Já Paulo (Adanilo Reis) é um jovem indígena, dependente químico, que é assombrado pela ancestralidade de seu povo e, também, enfrenta seu vício em pasta base de cocaína. Filho de Marta (Chica Arara), indígena e evangélica, que frente ao vício do filho, acaba por buscar suas raízes. Sandra (Gleice Damasceno), jovem negra e empoderada, mãe do filho de Paulo, tem na cultura Hip Hop um refúgio e espaço de resistência.

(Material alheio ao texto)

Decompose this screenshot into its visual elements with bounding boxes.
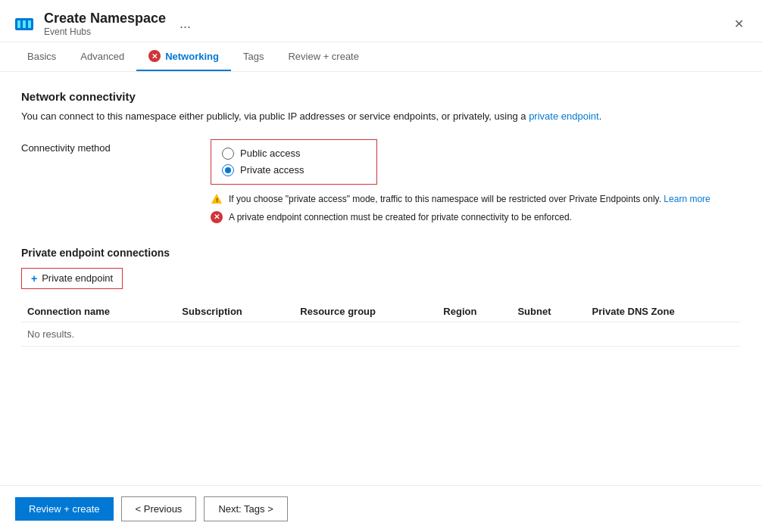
table-body: No results. <box>21 322 741 346</box>
col-subnet: Subnet <box>511 301 586 322</box>
public-access-radio[interactable] <box>222 148 234 160</box>
window-subtitle: Event Hubs <box>44 26 166 37</box>
private-access-label: Private access <box>240 164 304 176</box>
tab-advanced[interactable]: Advanced <box>68 43 136 71</box>
add-private-endpoint-button[interactable]: + Private endpoint <box>21 268 123 289</box>
warning-icon: ! <box>211 193 223 205</box>
tab-basics[interactable]: Basics <box>15 43 68 71</box>
main-content: Network connectivity You can connect to … <box>0 72 762 485</box>
previous-button[interactable]: < Previous <box>121 496 197 521</box>
svg-rect-3 <box>28 20 31 28</box>
col-connection-name: Connection name <box>21 301 176 322</box>
connectivity-method-label: Connectivity method <box>21 139 211 154</box>
col-region: Region <box>437 301 511 322</box>
network-connectivity-title: Network connectivity <box>21 90 741 103</box>
window-title: Create Namespace <box>44 11 166 26</box>
private-endpoint-connections-title: Private endpoint connections <box>21 247 741 259</box>
title-bar: Create Namespace Event Hubs ... ✕ <box>0 0 762 42</box>
svg-rect-2 <box>23 20 26 28</box>
review-create-button[interactable]: Review + create <box>15 497 114 521</box>
col-private-dns-zone: Private DNS Zone <box>586 301 741 322</box>
public-access-option[interactable]: Public access <box>222 148 366 160</box>
private-access-option[interactable]: Private access <box>222 164 366 176</box>
title-text: Create Namespace Event Hubs <box>44 11 166 37</box>
main-window: Create Namespace Event Hubs ... ✕ Basics… <box>0 0 762 532</box>
connectivity-method-row: Connectivity method Public access Privat… <box>21 139 741 229</box>
svg-rect-1 <box>17 20 20 28</box>
plus-icon: + <box>31 272 37 285</box>
warning-notice: ! If you choose "private access" mode, t… <box>211 192 741 206</box>
private-endpoint-table: Connection name Subscription Resource gr… <box>21 301 741 347</box>
public-access-label: Public access <box>240 148 300 159</box>
error-notice: ✕ A private endpoint connection must be … <box>211 210 741 224</box>
tab-bar: Basics Advanced ✕ Networking Tags Review… <box>0 42 762 72</box>
tab-networking[interactable]: ✕ Networking <box>136 42 231 71</box>
more-options-button[interactable]: ... <box>180 16 191 32</box>
no-results-text: No results. <box>21 322 741 346</box>
tab-review-create[interactable]: Review + create <box>276 43 371 71</box>
table-header: Connection name Subscription Resource gr… <box>21 301 741 322</box>
networking-error-icon: ✕ <box>148 50 161 62</box>
private-access-radio[interactable] <box>222 164 234 176</box>
connectivity-method-control: Public access Private access ! If you ch… <box>211 139 741 229</box>
svg-text:!: ! <box>217 198 218 203</box>
private-endpoint-link[interactable]: private endpoint <box>529 110 599 122</box>
learn-more-link[interactable]: Learn more <box>664 194 710 204</box>
footer: Review + create < Previous Next: Tags > <box>0 485 762 532</box>
network-connectivity-desc: You can connect to this namespace either… <box>21 109 741 124</box>
col-subscription: Subscription <box>176 301 294 322</box>
title-left: Create Namespace Event Hubs ... <box>12 11 191 37</box>
table-row-no-results: No results. <box>21 322 741 346</box>
tab-tags[interactable]: Tags <box>231 43 276 71</box>
error-circle-icon: ✕ <box>211 211 223 223</box>
close-button[interactable]: ✕ <box>731 14 747 34</box>
next-tags-button[interactable]: Next: Tags > <box>204 496 287 521</box>
event-hubs-icon <box>12 12 36 36</box>
col-resource-group: Resource group <box>294 301 437 322</box>
private-endpoint-connections-section: Private endpoint connections + Private e… <box>21 247 741 347</box>
connectivity-radio-group: Public access Private access <box>211 139 377 185</box>
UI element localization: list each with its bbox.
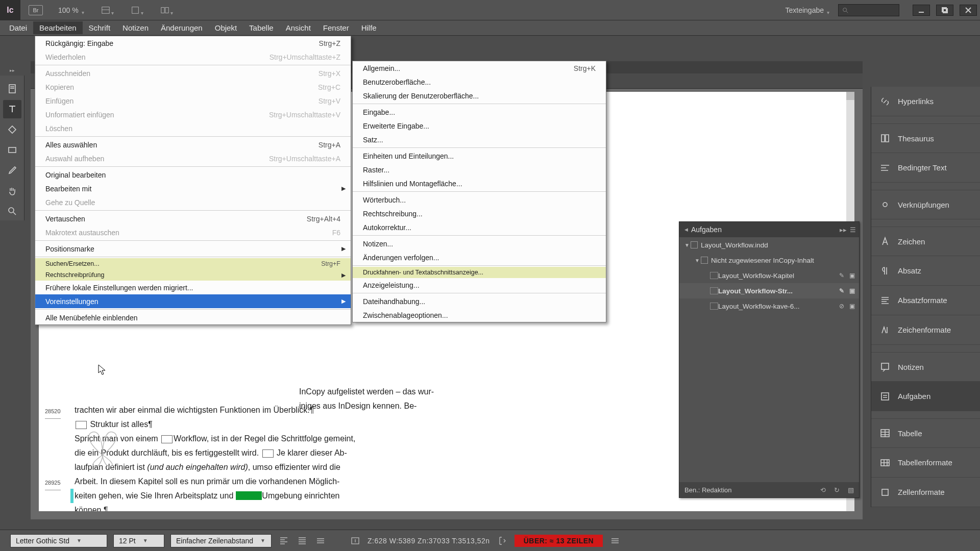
goto-source-item[interactable]: Gehe zu Quelle bbox=[35, 195, 351, 209]
spellcheck-item[interactable]: Rechtschreibprüfung▶ bbox=[35, 269, 351, 281]
status-menu-icon[interactable] bbox=[314, 535, 327, 547]
note-tool-icon[interactable] bbox=[3, 120, 21, 139]
macro-item[interactable]: Makrotext austauschenF6 bbox=[35, 226, 351, 239]
assign-unassigned[interactable]: ▼Nicht zugewiesener InCopy-Inhalt bbox=[679, 253, 859, 268]
panel-cell-styles[interactable]: Zellenformate bbox=[871, 478, 980, 507]
edit-with-item[interactable]: Bearbeiten mit▶ bbox=[35, 182, 351, 195]
edit-original-item[interactable]: Original bearbeiten bbox=[35, 168, 351, 182]
type-tool-icon[interactable] bbox=[3, 100, 21, 118]
deselect-item[interactable]: Auswahl aufhebenStrg+Umschalttaste+A bbox=[35, 152, 351, 165]
menu-object[interactable]: Objekt bbox=[209, 21, 243, 34]
prefs-spelling[interactable]: Rechtschreibung... bbox=[353, 207, 606, 220]
eyedropper-tool-icon[interactable] bbox=[3, 161, 21, 180]
menu-help[interactable]: Hilfe bbox=[355, 21, 383, 34]
depth-icon[interactable] bbox=[496, 535, 508, 547]
panel-notes[interactable]: Notizen bbox=[871, 352, 980, 382]
align-left-icon[interactable] bbox=[278, 535, 290, 547]
zoom-tool-icon[interactable] bbox=[3, 202, 21, 220]
toolbox-toggle-icon[interactable]: ▸▸ bbox=[0, 66, 24, 74]
assign-item[interactable]: Layout_Workflow-Str...✎▣ bbox=[679, 283, 859, 298]
prefs-grid[interactable]: Raster... bbox=[353, 163, 606, 177]
font-family-select[interactable]: Letter Gothic Std▼ bbox=[10, 534, 107, 547]
menu-table[interactable]: Tabelle bbox=[243, 21, 280, 34]
undo-item[interactable]: Rückgängig: EingabeStrg+Z bbox=[35, 36, 351, 50]
preferences-item[interactable]: Voreinstellungen▶ bbox=[35, 294, 351, 308]
info-icon[interactable] bbox=[349, 535, 361, 547]
position-tool-icon[interactable] bbox=[3, 141, 21, 159]
align-justify-icon[interactable] bbox=[296, 535, 308, 547]
prefs-input[interactable]: Eingabe... bbox=[353, 105, 606, 119]
menu-changes[interactable]: Änderungen bbox=[155, 21, 209, 34]
maximize-button[interactable] bbox=[936, 5, 953, 16]
zoom-level[interactable]: 100 % bbox=[58, 6, 87, 14]
menu-edit[interactable]: Bearbeiten bbox=[33, 21, 83, 34]
swap-item[interactable]: VertauschenStrg+Alt+4 bbox=[35, 212, 351, 226]
assign-doc[interactable]: ▼Layout_Workflow.indd bbox=[679, 237, 859, 253]
prefs-dictionary[interactable]: Wörterbuch... bbox=[353, 193, 606, 207]
panel-hyperlinks[interactable]: Hyperlinks bbox=[871, 87, 980, 116]
prefs-composition[interactable]: Satz... bbox=[353, 133, 606, 146]
panel-para-styles[interactable]: Absatzformate bbox=[871, 286, 980, 315]
update-icon[interactable]: ⟲ bbox=[820, 486, 826, 494]
hand-tool-icon[interactable] bbox=[3, 182, 21, 200]
prefs-notes[interactable]: Notizen... bbox=[353, 237, 606, 251]
package-icon[interactable]: ▧ bbox=[848, 486, 854, 494]
migrate-item[interactable]: Frühere lokale Einstellungen werden migr… bbox=[35, 281, 351, 294]
prefs-display[interactable]: Anzeigeleistung... bbox=[353, 278, 606, 292]
panel-menu-icon[interactable]: ☰ bbox=[850, 226, 856, 234]
prefs-ui[interactable]: Benutzeroberfläche... bbox=[353, 75, 606, 89]
panel-links[interactable]: Verknüpfungen bbox=[871, 190, 980, 219]
menu-window[interactable]: Fenster bbox=[317, 21, 355, 34]
arrange-icon[interactable] bbox=[101, 6, 116, 15]
prefs-advinput[interactable]: Erweiterte Eingabe... bbox=[353, 119, 606, 133]
prefs-trackchanges[interactable]: Änderungen verfolgen... bbox=[353, 251, 606, 264]
close-button[interactable] bbox=[960, 5, 977, 16]
panel-conditional[interactable]: Bedingter Text bbox=[871, 153, 980, 183]
bridge-icon[interactable]: Br bbox=[29, 5, 43, 15]
paste-item[interactable]: EinfügenStrg+V bbox=[35, 94, 351, 108]
font-size-select[interactable]: 12 Pt▼ bbox=[113, 534, 164, 547]
prefs-guides[interactable]: Hilfslinien und Montagefläche... bbox=[353, 177, 606, 190]
position-marker-item[interactable]: Positionsmarke▶ bbox=[35, 242, 351, 256]
prefs-units[interactable]: Einheiten und Einteilungen... bbox=[353, 149, 606, 163]
document-tool-icon[interactable] bbox=[3, 80, 21, 98]
viewmode-icon[interactable] bbox=[160, 6, 176, 15]
copy-item[interactable]: KopierenStrg+C bbox=[35, 80, 351, 94]
selectall-item[interactable]: Alles auswählenStrg+A bbox=[35, 138, 351, 152]
assign-item[interactable]: Layout_Workflow-Kapitel✎▣ bbox=[679, 268, 859, 283]
status-menu2-icon[interactable] bbox=[609, 535, 621, 547]
panel-paragraph[interactable]: Absatz bbox=[871, 256, 980, 286]
panel-table[interactable]: Tabelle bbox=[871, 418, 980, 448]
prefs-galley[interactable]: Druckfahnen- und Textabschnittsanzeige..… bbox=[353, 267, 606, 278]
find-item[interactable]: Suchen/Ersetzen...Strg+F bbox=[35, 258, 351, 269]
panel-char-styles[interactable]: Zeichenformate bbox=[871, 315, 980, 345]
menu-type[interactable]: Schrift bbox=[83, 21, 117, 34]
workspace-switcher[interactable]: Texteingabe bbox=[785, 6, 832, 14]
search-input[interactable] bbox=[838, 4, 899, 16]
menu-file[interactable]: Datei bbox=[3, 21, 33, 34]
prefs-uiscale[interactable]: Skalierung der Benutzeroberfläche... bbox=[353, 89, 606, 103]
show-all-menus-item[interactable]: Alle Menübefehle einblenden bbox=[35, 311, 351, 324]
prefs-filehandling[interactable]: Dateihandhabung... bbox=[353, 294, 606, 308]
screenmode-icon[interactable] bbox=[131, 6, 146, 15]
leading-select[interactable]: Einfacher Zeilenabstand▼ bbox=[170, 534, 272, 547]
panel-character[interactable]: Zeichen bbox=[871, 227, 980, 256]
redo-item[interactable]: WiederholenStrg+Umschalttaste+Z bbox=[35, 50, 351, 64]
panel-assignments[interactable]: Aufgaben bbox=[871, 382, 980, 411]
menu-notes[interactable]: Notizen bbox=[116, 21, 155, 34]
assign-item[interactable]: Layout_Workflow-kave-6...⊘▣ bbox=[679, 298, 859, 314]
cut-item[interactable]: AusschneidenStrg+X bbox=[35, 66, 351, 80]
delete-item[interactable]: Löschen bbox=[35, 121, 351, 135]
assignments-header[interactable]: ◀Aufgaben ▸▸☰ bbox=[679, 222, 859, 237]
expand-icon[interactable]: ▸▸ bbox=[840, 226, 847, 234]
prefs-autocorrect[interactable]: Autokorrektur... bbox=[353, 220, 606, 234]
minimize-button[interactable] bbox=[913, 5, 930, 16]
panel-thesaurus[interactable]: Thesaurus bbox=[871, 123, 980, 153]
overset-indicator: ÜBER: ≈ 13 ZEILEN bbox=[514, 535, 603, 547]
paste-unf-item[interactable]: Unformatiert einfügenStrg+Umschalttaste+… bbox=[35, 108, 351, 121]
refresh-icon[interactable]: ↻ bbox=[834, 486, 840, 494]
menu-view[interactable]: Ansicht bbox=[280, 21, 317, 34]
prefs-general[interactable]: Allgemein...Strg+K bbox=[353, 61, 606, 75]
prefs-clipboard[interactable]: Zwischenablageoptionen... bbox=[353, 308, 606, 322]
panel-table-styles[interactable]: Tabellenformate bbox=[871, 448, 980, 478]
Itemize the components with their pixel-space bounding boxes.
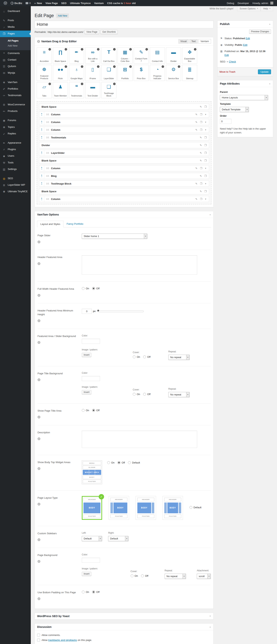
info-badge[interactable]: i xyxy=(65,48,67,50)
edit-icon[interactable]: ✎ xyxy=(195,113,198,116)
edit-icon[interactable]: ✎ xyxy=(200,159,202,162)
preview-changes-button[interactable]: Preview Changes xyxy=(249,30,271,34)
layout-option-both-sidebars[interactable]: HEADER BODY FOOTER xyxy=(163,496,183,520)
drag-handle-icon[interactable]: +− xyxy=(39,112,44,117)
collapse-toggle-icon[interactable]: ▲ xyxy=(269,23,271,25)
vamtam-menu[interactable]: Vamtam xyxy=(92,2,105,4)
sidebar-item-portfolios[interactable]: ✐Portfolios xyxy=(0,86,31,92)
sidebar-item-pages[interactable]: ❐Pages xyxy=(0,30,31,37)
info-badge[interactable]: i xyxy=(113,65,116,68)
layout-option-right-sidebar[interactable]: HEADER BODY FOOTER xyxy=(136,496,156,520)
radio-on[interactable] xyxy=(133,393,136,396)
min-height-input[interactable] xyxy=(82,309,92,314)
copy-icon[interactable]: ❐ xyxy=(200,121,202,124)
radio-on[interactable] xyxy=(82,409,85,412)
my-account-menu[interactable]: Howdy, admin xyxy=(251,2,275,4)
copy-icon[interactable]: ❐ xyxy=(204,136,207,139)
sidebar-item-topics[interactable]: ❋Topics xyxy=(0,124,31,130)
editor-row-column[interactable]: +−1/1Column✎❐▼ xyxy=(39,165,209,171)
sidebar-item-plugins[interactable]: ⚡Plugins xyxy=(0,146,31,153)
layout-option-full-width[interactable]: ✓ HEADER BODY FOOTER xyxy=(82,496,102,520)
shelf-item-portfolio[interactable]: ⊞iPortfolio xyxy=(118,65,133,81)
radio-off[interactable] xyxy=(143,356,146,358)
new-menu[interactable]: +New xyxy=(33,2,44,5)
info-icon[interactable]: i xyxy=(38,341,40,344)
tab-fancy-portfolio[interactable]: Fancy Portfolio xyxy=(64,221,86,227)
info-icon[interactable]: i xyxy=(38,437,40,440)
shelf-item-google-maps[interactable]: ♁iGoogle Maps xyxy=(69,65,84,81)
radio-on[interactable] xyxy=(82,590,85,594)
radio-default[interactable] xyxy=(128,461,131,464)
info-icon[interactable]: i xyxy=(38,319,40,322)
copy-icon[interactable]: ❐ xyxy=(204,190,207,193)
sidebar-item-users[interactable]: ☻Users xyxy=(0,153,31,159)
tab-text[interactable]: Text xyxy=(189,39,198,44)
drag-handle-icon[interactable]: +− xyxy=(39,173,44,179)
edit-icon[interactable]: ✎ xyxy=(200,144,202,147)
help-tab[interactable]: Help▼ xyxy=(261,6,273,11)
info-badge[interactable]: i xyxy=(194,48,196,50)
slider-handle[interactable] xyxy=(97,310,99,312)
info-badge[interactable]: i xyxy=(65,65,67,68)
sidebar-item-testimonials[interactable]: ✑Testimonials xyxy=(0,92,31,99)
edit-icon[interactable]: ✎ xyxy=(195,198,198,200)
edit-status-link[interactable]: Edit xyxy=(246,37,250,40)
edit-icon[interactable]: ✎ xyxy=(200,136,202,139)
drag-handle-icon[interactable]: +− xyxy=(39,119,44,125)
css-cache-notice[interactable]: CSS cache is 1 hour old xyxy=(105,2,137,4)
radio-default[interactable] xyxy=(189,506,192,509)
shelf-item-expandable-box[interactable]: ✥iExpandable Box xyxy=(182,48,197,64)
radio-off[interactable] xyxy=(92,409,95,412)
sidebar-item-settings[interactable]: ▥Settings xyxy=(0,166,31,173)
shelf-item-featured-products[interactable]: ☸Featured Products xyxy=(37,65,52,81)
repeat-select[interactable]: No repeat▼ xyxy=(168,355,189,360)
wordpress-menu[interactable]: W xyxy=(2,1,9,5)
chevron-down-icon[interactable]: ▼ xyxy=(205,121,207,123)
edit-visibility-link[interactable]: Edit xyxy=(243,44,247,46)
info-icon[interactable]: i xyxy=(38,262,40,265)
editor-row-column[interactable]: +−1/1Column✎❐▼ xyxy=(39,127,209,133)
sidebar-item-forums[interactable]: ◉Forums xyxy=(0,117,31,124)
info-icon[interactable]: i xyxy=(38,240,40,243)
sidebar-item-products[interactable]: ✏Products xyxy=(0,108,31,114)
radio-on[interactable] xyxy=(131,574,134,577)
radio-on[interactable] xyxy=(133,356,136,358)
radio-on[interactable] xyxy=(107,461,110,464)
copy-icon[interactable]: ❐ xyxy=(200,113,202,116)
collapse-toggle-icon[interactable]: ▲ xyxy=(209,626,211,628)
featured-bg-color-input[interactable] xyxy=(82,339,100,344)
shelf-item-blank-space[interactable]: ∏iBlank Space xyxy=(53,48,68,64)
radio-off[interactable] xyxy=(92,287,95,290)
expand-toggle-icon[interactable]: ▼ xyxy=(209,615,211,617)
allow-comments-checkbox[interactable] xyxy=(37,634,40,636)
comments-menu[interactable]: 0 xyxy=(24,2,32,4)
info-icon[interactable]: i xyxy=(38,378,40,381)
insert-image-button[interactable]: Insert xyxy=(82,572,91,576)
sidebar-item-seo[interactable]: ◍SEO xyxy=(0,175,31,182)
shelf-item-tabs[interactable]: ▱iTabs xyxy=(37,82,52,98)
editor-row-layerslider[interactable]: +−1/1LayerSlider✎❐ xyxy=(39,150,209,156)
editor-row-blank-space[interactable]: Blank Space✎❐ xyxy=(39,104,209,110)
info-icon[interactable]: i xyxy=(38,416,40,418)
sidebar-item-wysija[interactable]: ✉Wysija xyxy=(0,70,31,76)
shelf-item-text-divider[interactable]: ▬Text Divider xyxy=(85,82,100,98)
tab-layout-and-styles[interactable]: Layout and Styles xyxy=(37,221,64,228)
left-sidebar-select[interactable]: Default▼ xyxy=(82,536,102,541)
editor-row-divider[interactable]: Divider✎❐ xyxy=(39,142,209,148)
allow-trackbacks-checkbox[interactable] xyxy=(37,638,40,642)
page-slider-select[interactable]: Slider home 1 ▼ xyxy=(82,234,147,239)
sidebar-item-vamtam[interactable]: ❖VamTam xyxy=(0,79,31,86)
get-shortlink-button[interactable]: Get Shortlink xyxy=(100,30,118,34)
editor-row-testimonials[interactable]: +−1/1Testimonials✎❐ xyxy=(39,134,209,140)
ultimate-tinymce-menu[interactable]: Ultimate Tinymce xyxy=(68,2,92,4)
sidebar-item-dashboard[interactable]: ⌂Dashboard xyxy=(0,8,31,14)
edit-published-link[interactable]: Edit xyxy=(224,54,229,56)
sidebar-item-comments[interactable]: ❝Comments xyxy=(0,50,31,57)
info-badge[interactable]: i xyxy=(129,48,132,50)
description-textarea[interactable] xyxy=(82,430,197,448)
edit-icon[interactable]: ✎ xyxy=(195,182,198,185)
editor-row-column[interactable]: +−1/1Column✎❐▼ xyxy=(39,111,209,118)
info-badge[interactable]: i xyxy=(113,48,116,50)
shelf-item-column-color-box[interactable]: ▦iColumn - Color Box xyxy=(118,48,133,64)
chevron-down-icon[interactable]: ▼ xyxy=(205,198,207,200)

O destino destes três jovens da periferia se encontra de maneira trágica e redentora. Neste sentido, o filme traz uma Amazônia urbana ainda pouco mostrada e conhecida, que na negação de sua identidade de floresta acaba por revelar dramas identitários profundos em toda uma geração. Com toques de realismo mágico, “Noites Alienígenas” aborda resistência, ancestralidade e juventude em um Brasil cada dia mais bélico e autoritário, que nega suas raízes formadoras: negra e indígena.